Confined space entry - Always look for the posted Marine Chemist Certificate or your Shipyard Competent Person (SCP) inspection form before entering a space. Follow all information noted by the Marine Chemist or SCP.
Lifting and handling material- Many things in the shipyard are heavy and can be located in cramped spaces. Mentally lift the load first. Can you lift it safely alone? Get help with heavy or difficult lifts. Consider using a chain fall or other mechanical assistance whenever possible.

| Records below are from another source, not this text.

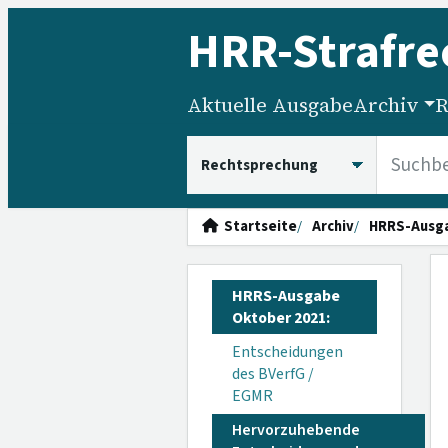
HRR
-Strafre
Aktuelle Ausgabe
Archiv
R
HRRS durchsuchen
Startseite
Archiv
HRRS-Ausg
HRRS-Ausgabe
Oktober 2021:
Entscheidungen
des BVerfG /
EGMR
Hervorzuhebende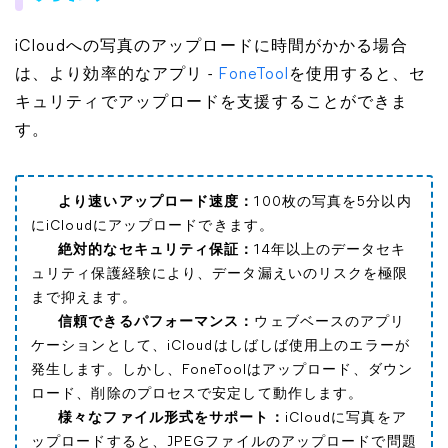
iCloudへの写真のアップロードに時間がかかる場合
は、より効率的なアプリ -
FoneTool
を使用すると、セ
キュリティでアップロードを支援することができま
す。
より速いアップロード速度：
100枚の写真を5分以内
にiCloudにアップロードできます。
絶対的なセキュリティ保証：
14年以上のデータセキ
ュリティ保護経験により、データ漏えいのリスクを極限
まで抑えます。
信頼できるパフォーマンス：
ウェブベースのアプリ
ケーションとして、iCloudはしばしば使用上のエラーが
発生します。しかし、FoneToolはアップロード、ダウン
ロード、削除のプロセスで安定して動作します。
様々なファイル形式をサポート：
iCloudに写真をア
ップロードすると、JPEGファイルのアップロードで問題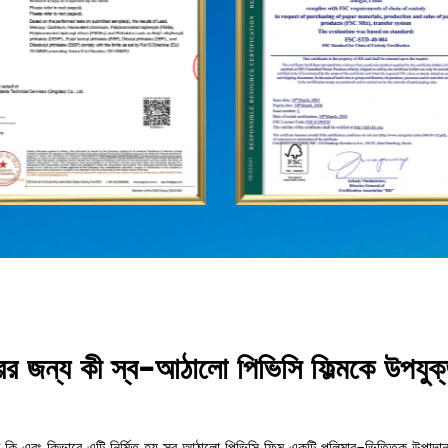
যবহারের জন্য কী স্ব-আঠালো পিভিসি ফিল্মকে উপ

Working above the deck- Falls are a major cause of injury. Whenever working above 5 feet your platform must have guardrails and mid-rails. If you must work outside of this protection, wear a full-body harness with shock-absorbing lanyard, and make sure it is attached to an appropriate anchor point. Tie-off access ladders to keep them from slipping, and check to see that the ladder extends least three feet above the landing.
Working over water- In most cases whenever working over water you should wear an approved personal flotation device. Zip it up and snap all of the snaps. It will not save your life if it slips off your shoulders and over your head when you fall in the water.
Eye protection- An eye injury is one of the most common injuries in the shipyard. Always wear your safety glasses, goggles and/or faceshield when they are needed. You only have eyes so protect them at all times.
Fire- Hot-work, painting, flammables and the interior finishes of vessels do not mix well. Always maintain a fire extinguisher or water hose near hot-work activities. Use a firewatch whenever there is a high potential of fire. Follow your local Fire Department's requirements.
Housekeeping- A poorly maintained yard increases the chances for slips and falls from the same deck. Sprained knees and twisted ankles are painful reminders that you did not pick up your material or equipment each day. Keep accessways free of debris and material.
Hatchways- Railings should be installed around open hatchways and open deck sides. If you can fall over it, or into it, then a railing is required. Check perimeter railings daily.
The shipyard is a busy place to work in each day.

Make your personal safety a priority in everything you do.